Otro vecino, Ricardo Marín, denuncia "la desidia del Ayuntamiento". "Estos atascos -explica- son previsibles y debería haber policías ordenando el tráfico y no se ve un policía nunca".

Estas quejas por el ruido, el retraso de las obras y la falta de planificación se repiten en otras zonas de Sevilla, como en Eduardo Dato. José Galán volvió ayer al trabajo en una oficina en esa calle: "Aún seguía una acera vallada por las obras y no había manera de aparcar, y eso sin contar con los atascos que se producen". No muy lejos de ahí, en la calle Francisco de Ariño, que desemboca en Carretera de Carmona, Florencia Corona critica que "los coches quitan las vallas por la noche y aparcan dentro y por la mañana los operarios no pueden comenzar a trabajar".

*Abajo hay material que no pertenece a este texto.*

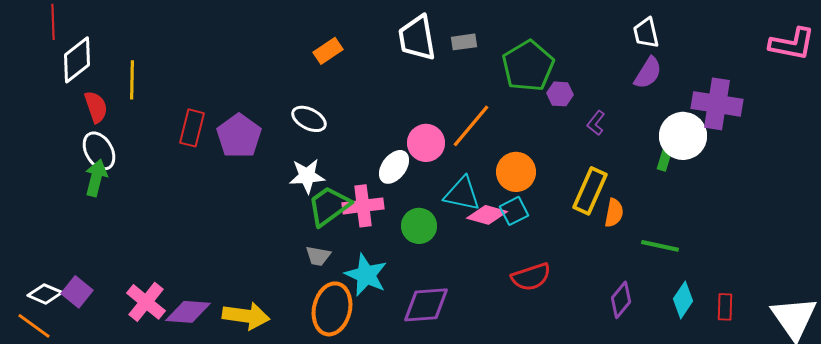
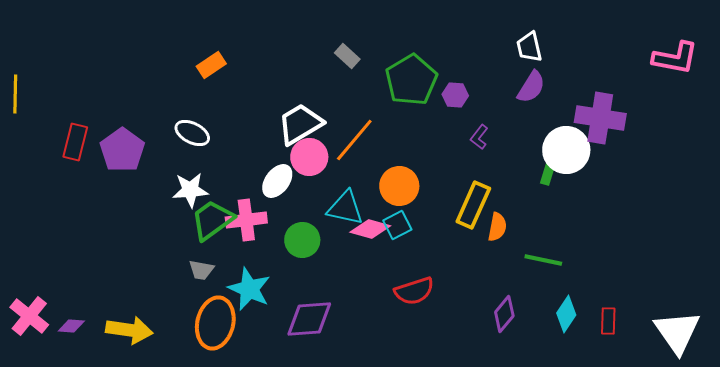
white trapezoid: (417, 38) -> (300, 124), moved, turned 69
gray rectangle: (464, 42) -> (347, 56), turned 50
purple hexagon: (560, 94) -> (455, 95), moved
purple diamond: (188, 312) -> (71, 326), size x0.6

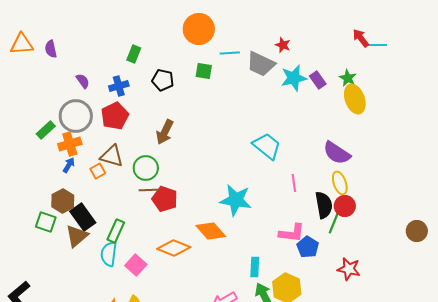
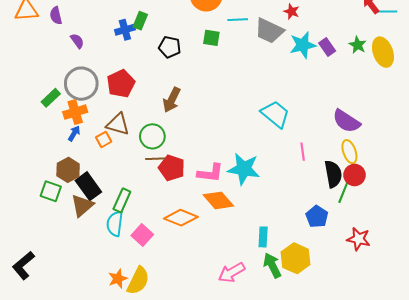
purple semicircle: (83, 81) -> (77, 41), moved
blue cross: (119, 86) -> (125, 30), moved
yellow ellipse: (355, 99) -> (383, 52), moved
pink L-shape: (292, 233) -> (210, 173), moved

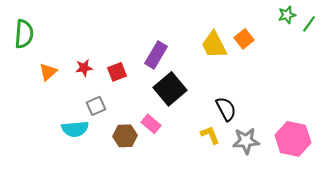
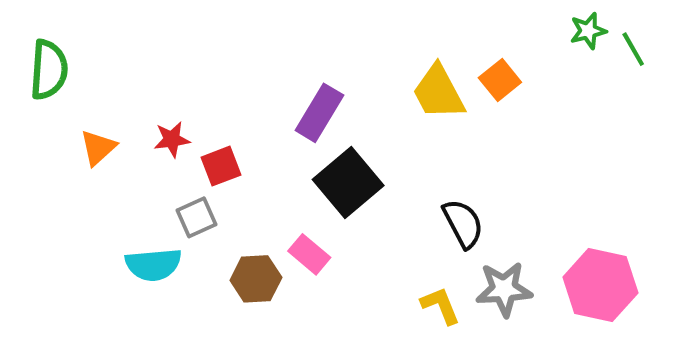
green line: (309, 24) -> (633, 49), turned -66
red square: (117, 72) -> (221, 166), moved
yellow L-shape: (210, 135) -> (440, 306), moved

En el centro, Ulrika Repo, una joven sueca que vive en Jesús del Gran Poder, lamenta la falta de planificación por parte del Ayuntamiento. "Coincidiendo con las obras, han quitado los contenedores de basura. Los vecinos tenemos que guardarla en casa hasta que un camión viene a recogerla a un punto determinado. El problema es que sólo pasa dos o tres días a la semana".